Saved entries:
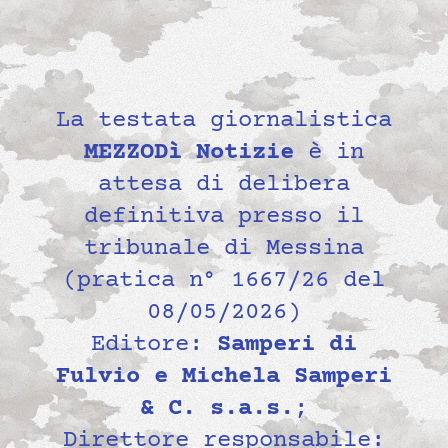
La testata giornalistica
MEZZODì Notizie
è in
attesa di delibera
definitiva presso il
tribunale di Messina
(pratica n° 1667/26 del
08/05/2026)
Editore:
Samperi di
Fulvio e Michela Samperi
& C. s.a.s.
;
Direttore responsabile:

#### EXERCISE DIRECTIONS
In the data above, how many lines contain the string "Samperi"? Answer with the number only.

#### COMPLETED TASK
2